Output all the records below, word for word.

◆ **Records for this task**
BEGIN
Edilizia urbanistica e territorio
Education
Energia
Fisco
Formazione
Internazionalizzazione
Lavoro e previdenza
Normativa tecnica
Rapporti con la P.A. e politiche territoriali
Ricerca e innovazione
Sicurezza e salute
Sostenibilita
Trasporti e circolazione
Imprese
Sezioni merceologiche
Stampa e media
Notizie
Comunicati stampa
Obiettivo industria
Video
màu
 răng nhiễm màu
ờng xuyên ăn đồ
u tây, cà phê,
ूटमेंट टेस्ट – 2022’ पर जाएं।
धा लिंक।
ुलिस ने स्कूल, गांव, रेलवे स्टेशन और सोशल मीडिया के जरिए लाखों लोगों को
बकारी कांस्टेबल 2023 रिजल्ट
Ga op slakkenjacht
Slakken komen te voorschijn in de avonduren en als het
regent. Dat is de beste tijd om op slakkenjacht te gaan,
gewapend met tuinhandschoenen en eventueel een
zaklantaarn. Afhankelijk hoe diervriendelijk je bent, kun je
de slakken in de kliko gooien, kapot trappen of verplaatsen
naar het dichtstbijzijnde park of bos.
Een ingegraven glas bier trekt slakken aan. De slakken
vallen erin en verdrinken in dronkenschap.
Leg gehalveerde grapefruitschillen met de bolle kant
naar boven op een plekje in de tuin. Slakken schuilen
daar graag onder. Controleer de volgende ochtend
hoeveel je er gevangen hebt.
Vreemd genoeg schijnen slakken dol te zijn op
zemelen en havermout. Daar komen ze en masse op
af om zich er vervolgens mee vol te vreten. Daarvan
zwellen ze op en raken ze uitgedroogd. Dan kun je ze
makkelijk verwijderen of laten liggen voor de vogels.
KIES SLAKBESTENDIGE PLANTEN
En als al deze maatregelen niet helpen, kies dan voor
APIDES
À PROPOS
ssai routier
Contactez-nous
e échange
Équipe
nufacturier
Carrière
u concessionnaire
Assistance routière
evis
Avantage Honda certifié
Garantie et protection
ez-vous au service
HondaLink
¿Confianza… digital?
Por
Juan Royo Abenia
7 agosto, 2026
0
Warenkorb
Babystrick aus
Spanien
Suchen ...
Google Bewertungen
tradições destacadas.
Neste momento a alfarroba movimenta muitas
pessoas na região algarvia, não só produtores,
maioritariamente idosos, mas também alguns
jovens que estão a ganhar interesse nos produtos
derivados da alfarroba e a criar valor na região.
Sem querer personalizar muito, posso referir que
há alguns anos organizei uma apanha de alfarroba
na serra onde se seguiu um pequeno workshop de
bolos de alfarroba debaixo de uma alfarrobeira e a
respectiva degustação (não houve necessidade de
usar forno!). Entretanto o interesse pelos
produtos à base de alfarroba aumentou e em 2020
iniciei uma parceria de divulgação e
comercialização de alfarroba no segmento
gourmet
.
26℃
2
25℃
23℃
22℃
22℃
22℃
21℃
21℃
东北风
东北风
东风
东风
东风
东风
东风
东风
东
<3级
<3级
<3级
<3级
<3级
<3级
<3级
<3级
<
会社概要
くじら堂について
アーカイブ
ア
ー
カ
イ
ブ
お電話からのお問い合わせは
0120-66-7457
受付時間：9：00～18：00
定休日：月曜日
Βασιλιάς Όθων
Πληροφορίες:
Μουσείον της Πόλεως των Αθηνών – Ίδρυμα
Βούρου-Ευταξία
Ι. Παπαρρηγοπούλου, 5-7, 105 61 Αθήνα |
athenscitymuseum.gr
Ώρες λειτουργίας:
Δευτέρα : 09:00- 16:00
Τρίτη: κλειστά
END
◆ **Solution**
Edilizia urbanistica e territorio
Education
Energia
Fisco
Formazione
Internazionalizzazione
Lavoro e previdenza
Normativa tecnica
Rapporti con la P.A. e politiche territoriali
Ricerca e innovazione
Sicurezza e salute
Sostenibilita
Trasporti e circolazione
Imprese
Sezioni merceologiche
Stampa e media
Notizie
Comunicati stampa
Obiettivo industria
Video
màu
 răng nhiễm màu
ờng xuyên ăn đồ
u tây, cà phê,
ूटमेंट टेस्ट – 2022’ पर जाएं।
धा लिंक।
ुलिस ने स्कूल, गांव, रेलवे स्टेशन और सोशल मीडिया के जरिए लाखों लोगों को
बकारी कांस्टेबल 2023 रिजल्ट
Ga op slakkenjacht
Slakken komen te voorschijn in de avonduren en als het
regent. Dat is de beste tijd om op slakkenjacht te gaan,
gewapend met tuinhandschoenen en eventueel een
zaklantaarn. Afhankelijk hoe diervriendelijk je bent, kun je
de slakken in de kliko gooien, kapot trappen of verplaatsen
naar het dichtstbijzijnde park of bos.
Een ingegraven glas bier trekt slakken aan. De slakken
vallen erin en verdrinken in dronkenschap.
Leg gehalveerde grapefruitschillen met de bolle kant
naar boven op een plekje in de tuin. Slakken schuilen
daar graag onder. Controleer de volgende ochtend
hoeveel je er gevangen hebt.
Vreemd genoeg schijnen slakken dol te zijn op
zemelen en havermout. Daar komen ze en masse op
af om zich er vervolgens mee vol te vreten. Daarvan
zwellen ze op en raken ze uitgedroogd. Dan kun je ze
makkelijk verwijderen of laten liggen voor de vogels.
KIES SLAKBESTENDIGE PLANTEN
En als al deze maatregelen niet helpen, kies dan voor
APIDES
À PROPOS
ssai routier
Contactez-nous
e échange
Équipe
nufacturier
Carrière
u concessionnaire
Assistance routière
evis
Avantage Honda certifié
Garantie et protection
ez-vous au service
HondaLink
¿Confianza… digital?
Por
Juan Royo Abenia
7 agosto, 2026
0
Warenkorb
Babystrick aus
Spanien
Suchen ...
Google Bewertungen
tradições destacadas.
Neste momento a alfarroba movimenta muitas
pessoas na região algarvia, não só produtores,
maioritariamente idosos, mas também alguns
jovens que estão a ganhar interesse nos produtos
derivados da alfarroba e a criar valor na região.
Sem querer personalizar muito, posso referir que
há alguns anos organizei uma apanha de alfarroba
na serra onde se seguiu um pequeno workshop de
bolos de alfarroba debaixo de uma alfarrobeira e a
respectiva degustação (não houve necessidade de
usar forno!). Entretanto o interesse pelos
produtos à base de alfarroba aumentou e em 2020
iniciei uma parceria de divulgação e
comercialização de alfarroba no segmento
gourmet
.
26℃
2
25℃
23℃
22℃
22℃
22℃
21℃
21℃
东北风
东北风
东风
东风
东风
东风
东风
东风
东
<3级
<3级
<3级
<3级
<3级
<3级
<3级
<3级
<
会社概要
くじら堂について
アーカイブ
ア
ー
カ
イ
ブ
お電話からのお問い合わせは
0120-66-7457
受付時間：9：00～18：00
定休日：月曜日
Βασιλιάς Όθων
Πληροφορίες:
Μουσείον της Πόλεως των Αθηνών – Ίδρυμα
Βούρου-Ευταξία
Ι. Παπαρρηγοπούλου, 5-7, 105 61 Αθήνα |
athenscitymuseum.gr
Ώρες λειτουργίας:
Δευτέρα : 09:00- 16:00
Τρίτη: κλειστά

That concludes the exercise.